### DATA TO PROCESS
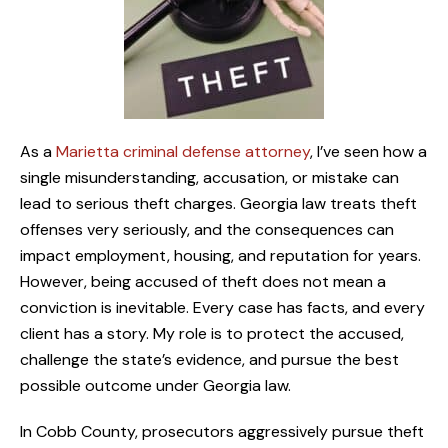
As a
Marietta criminal defense attorney
, I’ve seen how a
single misunderstanding, accusation, or mistake can
lead to serious theft charges. Georgia law treats theft
offenses very seriously, and the consequences can
impact employment, housing, and reputation for years.
However, being accused of theft does not mean a
conviction is inevitable. Every case has facts, and every
client has a story. My role is to protect the accused,
challenge the state’s evidence, and pursue the best
possible outcome under Georgia law.
In Cobb County, prosecutors aggressively pursue theft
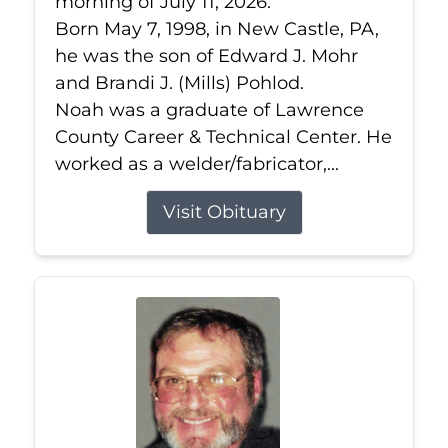
morning of July 11, 2026.
Born May 7, 1998, in New Castle, PA,
he was the son of Edward J. Mohr
and Brandi J. (Mills) Pohlod.
Noah was a graduate of Lawrence
County Career & Technical Center. He
worked as a welder/fabricator,...
Visit Obituary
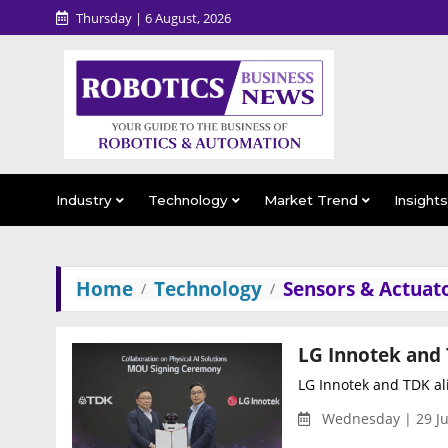
Thursday | 6 August, 2026
Industry
Technology
Market Trend
Insight
Home
Technology
Sensors & Actuat
LG Innotek and TDK ali
Wednesday | 29 Ju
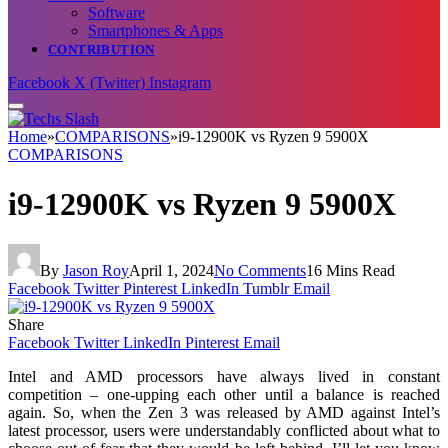
Software
Smartphones & Apps
CONTRIBUTION
Facebook
X (Twitter)
Instagram
Home
»
COMPARISONS
»
i9-12900K vs Ryzen 9 5900X
COMPARISONS
i9-12900K vs Ryzen 9 5900X
By
Jason Roy
April 1, 2024
No Comments
16 Mins Read
Facebook
Twitter
Pinterest
LinkedIn
Tumblr
Email
Share
Facebook
Twitter
LinkedIn
Pinterest
Email
Intel and AMD processors have always lived in constant
competition – one-upping each other until a balance is reached
again. So, when the Zen 3 was released by AMD against Intel’s
latest processor, users were understandably conflicted about what to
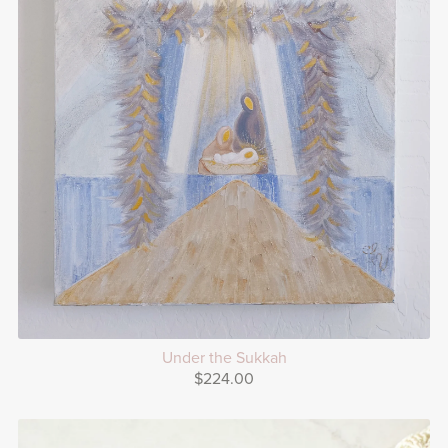
Under the Sukkah
$224.00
######
__TASK STATEMENT__
Without the pictures, return the records above exactly as written.

__TASK SOLUTION__
As a
Marietta criminal defense attorney
, I’ve seen how a
single misunderstanding, accusation, or mistake can
lead to serious theft charges. Georgia law treats theft
offenses very seriously, and the consequences can
impact employment, housing, and reputation for years.
However, being accused of theft does not mean a
conviction is inevitable. Every case has facts, and every
client has a story. My role is to protect the accused,
challenge the state’s evidence, and pursue the best
possible outcome under Georgia law.
In Cobb County, prosecutors aggressively pursue theft
morning of July 11, 2026.
Born May 7, 1998, in New Castle, PA,
he was the son of Edward J. Mohr
and Brandi J. (Mills) Pohlod.
Noah was a graduate of Lawrence
County Career & Technical Center. He
worked as a welder/fabricator,...
Visit Obituary
Thursday | 6 August, 2026
Industry
Technology
Market Trend
Insight
Home
Technology
Sensors & Actuat
LG Innotek and TDK ali
Wednesday | 29 Ju
Software
Smartphones & Apps
CONTRIBUTION
Facebook
X (Twitter)
Instagram
Home
»
COMPARISONS
»
i9-12900K vs Ryzen 9 5900X
COMPARISONS
i9-12900K vs Ryzen 9 5900X
By
Jason Roy
April 1, 2024
No Comments
16 Mins Read
Facebook
Twitter
Pinterest
LinkedIn
Tumblr
Email
Share
Facebook
Twitter
LinkedIn
Pinterest
Email
Intel and AMD processors have always lived in constant
competition – one-upping each other until a balance is reached
again. So, when the Zen 3 was released by AMD against Intel’s
latest processor, users were understandably conflicted about what to
Under the Sukkah
$224.00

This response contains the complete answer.